Balsamic fig and whipped goats cheese crostini

Scroll to the bottom for competition details to WIN a heritage set of Alhambra Reserva 1925 beer

A few years ago I had a conversation with Omar Allibhoy which stuck with me. The Spanish chef and founder of Tapas Revolution was, unsurprisingly, talking tapas. Or the lack of.

When he first came to Britain, he was taken aback by the amount of drinking which took place without food. It’s a uniquely British trait. Walk past Leadenhall  Market after work, and you might spot a packet of crisps amongst the pints, but not much else. Or wander down a British high street early on a Friday evening, and you’ll notice that the general migratory route goes from work, to pub, to bar, to club – without a pit stop at a restaurant for some non-liquid sustinance.

I’m not preaching. Crikey – I’m guilty of enough nights where I’ve nipped to the pub for a post-work drink and before I know it, it’s 11pm, and the only thing that’s passed my lips since lunch is red wine. No, I’m certainly not preaching, I’m just fantasising about what it would be like if we could somehow incorporate eating alongside drinking into our night time culture.

It seemed that a good place to start in my experimentations of civilised, post-work drinking was with a nice Spanish beer – Alhambra Reserva 1925. Its name is taken from Alhambra Palace in Granada, Andalusia, and I must admit I was pretty swayed by beautiful bottle which had no label, but embossed green glass. It’s quite different to the pale ale I’d usually pick. The Alhambra Reserva 1925 is a golden amber colour, with quite uniquely sharp bitter notes, and toasted caramel aromas. Really unusual, really nice.

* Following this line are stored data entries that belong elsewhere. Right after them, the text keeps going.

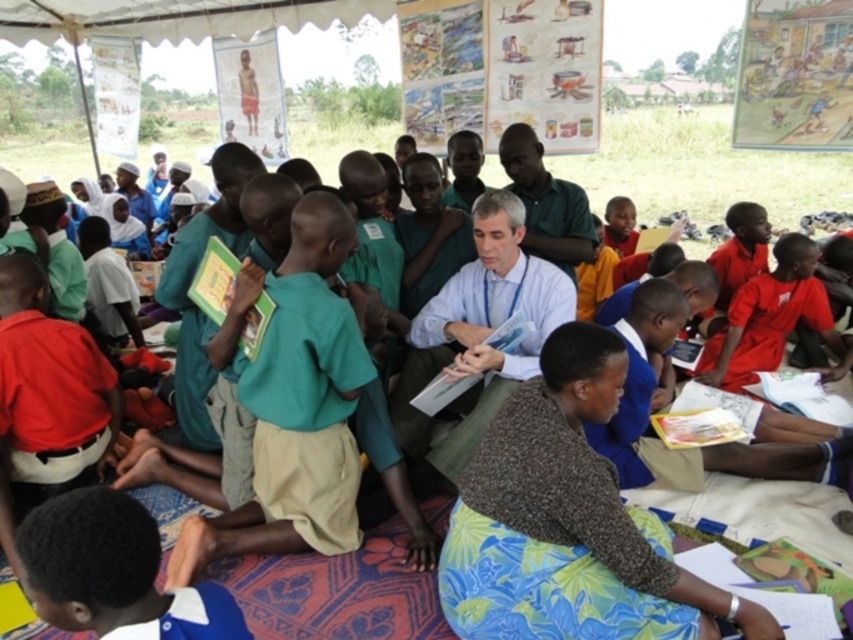 Question: Which object is the closest to the green fabric shirt at center?

Choices:
 (A) red cotton shirt at right
 (B) light blue shirt at center

Answer: (B)

Question: Is light blue shirt at center above red cotton shirt at right?

Choices:
 (A) no
 (B) yes

Answer: (B)

Question: Does light blue shirt at center have a smaller size compared to red cotton shirt at right?

Choices:
 (A) no
 (B) yes

Answer: (A)

Question: Which of the following is the farthest from the observer?

Choices:
 (A) red cotton shirt at right
 (B) light blue shirt at center
 (C) green fabric shirt at center

Answer: (A)

Question: Does light blue shirt at center lie behind green fabric shirt at center?

Choices:
 (A) no
 (B) yes

Answer: (A)

Question: Which of the following is the farthest from the observer?

Choices:
 (A) (430, 298)
 (B) (769, 333)

Answer: (B) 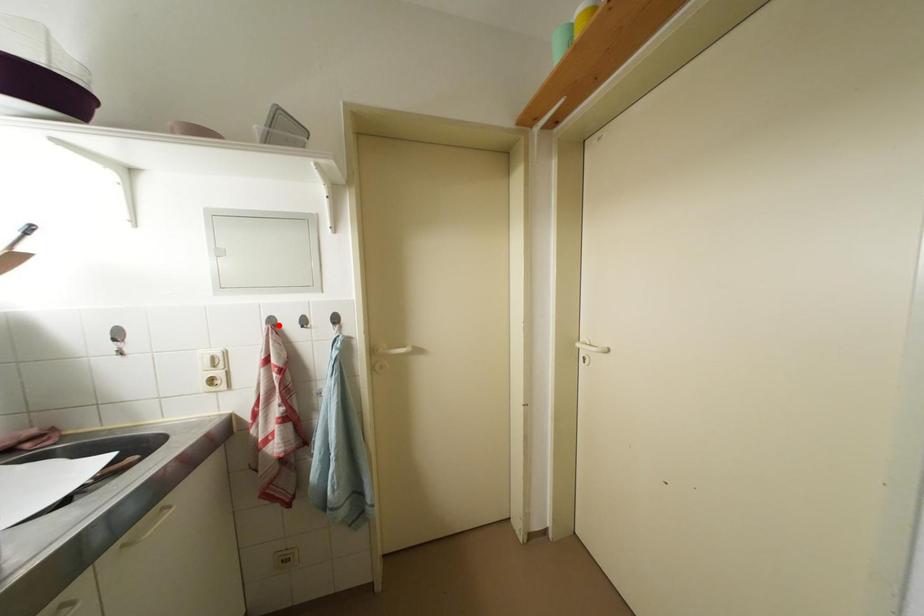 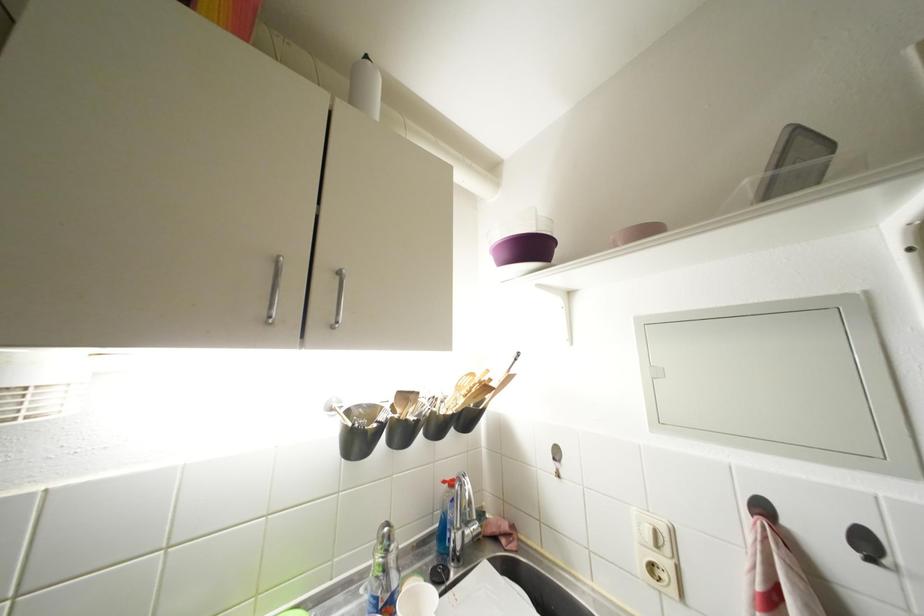 Find the pixel in the second image that matches the highlighted location in the first image.

(770, 513)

It’s the sort of beer which sipped, not chugged, and a plate of tapas added to the civility of proceedings. Spanish peppery spice would make a great accompaniment to the bitter flavours, but it was too tempting not to plunder the pile of figs which are been outside Aryibi Express on Bethnal Green Road. The bonus with this recipe is that you’re left with a lovely fig syrup – it’s delicious over porridge, which helps guarantee a civilised start to the following day, as well as a more dignified end to the night before.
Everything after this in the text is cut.